Бой наступил Данстэблу Рамзи на старую мозоль, а тот всегда был несдержан на язык.
— Знаешь, царь Кандавл, — сказал я, — я давно заметил, что все мы получаем тех женщин, каких заслуживаем, а тот, кто ест сладкое перед завтраком, к обеду теряет аппетит.
— Джентльмены, — заговорил долго молчавший Айзенгрим, — все это крайне интересно, но воскресенье — единственный день, когда я могу лечь спать пораньше. Поэтому мне придется вас покинуть.
— Я тоже пойду, — сказал Бой, — позвольте мне вас подвезти.
Было совершенно ясно, чем вызвана такая предупредительность: оставшись с Айзенгримом один на один, он сможет спокойно поливать меня грязью.
— Благодарю вас, мистер Стонтон, — кивнул Айзенгрим. — То, что рассказал нам Рамзи, делает вас моим должником — за восемьдесят дней в раю, не говоря уж о мелочах этой жизни. Если вы подбросите меня к гостинице, будем считать, что мы квиты.
Я взял со стола ларец с прахом Мэри Демпстер:
— Пол, а вы не хотите взять это с собой?
— Нет, Рамзи, спасибо. У меня есть все, что мне нужно.

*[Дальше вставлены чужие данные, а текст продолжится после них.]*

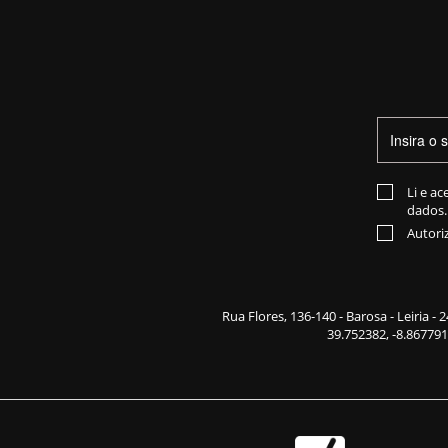
Li e ac
dados.
Autori
Rua Flores,
136-140
- Barosa - Leiria -
39.752382, -8.867791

Странное замечание, однако тогда, в эмоциональном напряжении, я не стал особенно в него вдумываться. И только утром, после того как стало известно о смерти Боя, я заметил пропажу камня.
8
Боя похоронили только в четверг — странный характер его смерти повлек полицейское расследование, а потом еще Дениза все откладывала и откладывала похороны, пытаясь придать им если не государственный, то хотя бы почти государственный характер. В субботу вечером Айзенгрим давал в Торонто последнее представление своего, как это теперь называлось, «Суаре иллюзий», и я счел себя обязанным присутствовать. Большую часть времени я провел за кулисами в обществе Лизл, а когда началась «Медная голова Роджера Бэкона», пошел в служебную ложу, чуть раздвинул половинки занавеса и начал смотреть — не столько даже на сцену, сколько на людей, заполнивших зал нашего прекрасного Театра королевы Александры.